Bref, sans vraiment faire partie de la bande, Adrian devient un proche des 3 autres et ils vont avancer ensemble vers l'âge adulte, se prenant pour des philosophes, affrontant ce passage avec leurs certitudes et leur intelligence. Même si les liens se distendent un peu après leur sortie de l'école et leurs débuts dans la vie d'adulte, ces quatre-là vont rester liés.
Mais ils vont faire leur vie, chacun de leur côté. Le chemin de Tony va le mener vers Veronica. Une relation va s'engager entre eux, qui reste platonique malgré les efforts de Tony qui aimerait bien aller plus loin. Mais elle se refuse à lui sans cesse et, au-delà de ça, reste un complet mystère pour le jeune homme.
Il ne la comprend pas, ne la cerne pas et sans doute cela l'attire-t-il plus encore vers elle. Leur relation est étrange. Elle l'emmène passer un weekend dans sa famille, lui présente ses parents, son frère, Tony en revient circonspect, ne sachant pas du tout si on s'est ouvertement moqué de lui ou s'il a été apprécié...
Il essaye de ne plus y penser, mais bientôt, Veronica rompt avec lui, presque soudainement. Il la voit une dernière fois, je vous laisse découvrir les circonstances de cette rencontre, et il passe à autre chose. Enfin, le croit-il. Car il apprend bientôt que Veronica s'est trouvé un nouvel amour. Un garçon qu'il connaît bien : Adrian.
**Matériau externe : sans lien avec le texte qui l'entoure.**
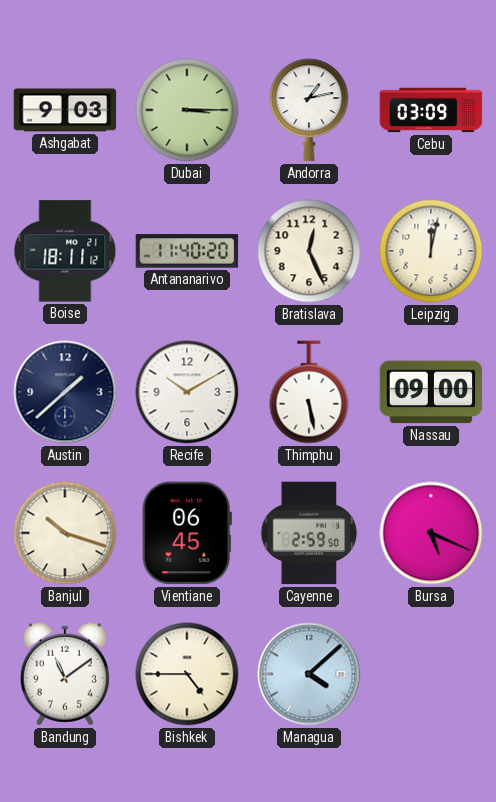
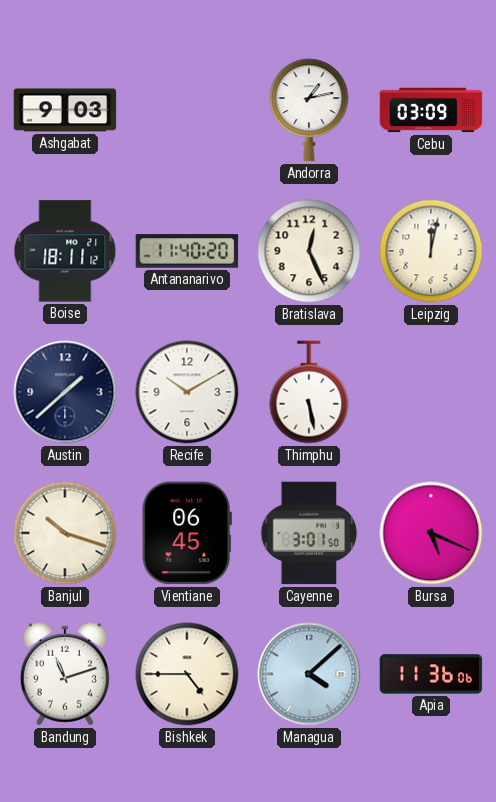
Dubai: 3:15 -> none
Nassau: 09:00 -> none
Cayenne: 2:59 -> 3:01
Bandung: 11:09 -> 11:12
Apia: none -> 11:36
La colère de Tony est telle que, sur le coup, il leur écrit une lettre pleine de son ressentiment. Une lettre violente, agressive, injurieuse... Il y déverse sa rage envers cette jeune femme qui l'a rejeté et vers ce jeune homme qu'il ne voit soudain plus comme un ami. Peu de temps après, une autre nouvelle qui le sidère : Adrian s'est suicidé...
Fin de la jeunesse de Tony. Fin de l'histoire...
Mais, de nos jours, 40 ans après toutes ces histoires de jeunesse, ces drames, bénins pour certains, terribles pour d'autres, cette période va resurgir dans la vie de Tony. Il est à la retraite, désormais. Il a connu une vie sans grandes histoires, marié, père, divorcé... Rien qui ne soit bien original, reconnaissons-le... Il a perdu ses cheveux, et sans doute pas mal d'illusions avec.
Lorsqu'un événement le ramène 40 ans en arrière, son cerveau va entrer en ébullition. D'abord, parce que la curiosité va se mettre à le titiller. Tout comme un autre sentiment, de plus en plus envahissant : la culpabilité. Se pourrait-il que Tony ait eu un rôle dans le suicide d'Adrian ? Il n'a plus de souvenirs assez clairs de cette période, mais ces événements les font remonter et, plus ça va, plus il se dit qu'il a des choses à se reprocher...
Alors, il va vouloir comprendre ce qui s'est passé tant d'années plus tôt, lui qui avait tourné la page, qui avait occulté, refoulé tous ces événements, toute cette période. Et le chemin qu'il va prendre lui réserve bien des surprises, quand le flou entretenu par les années qui ont passé va petit à petit se dissiper. Et que les écailles vont lui tomber des yeux.
Tony raconte ces deux périodes de sa vie et j'ai ressenti (mais c'est un avis de lecteur) une immense nostalgie dans ce récit. La nostalgie de la jeunesse enfuie, avec les bons et les mauvais côtés rassemblés pour faire un tout. Ce n'est pas l'eau de la Seine qui a coulé sous le pont Mirabeau, mais plutôt la Tamise sous le Wobbly Bridge. Pour le reste, le poème d'Apollinaire pourrait parfaitement illustrer mon ressenti sur ce roman.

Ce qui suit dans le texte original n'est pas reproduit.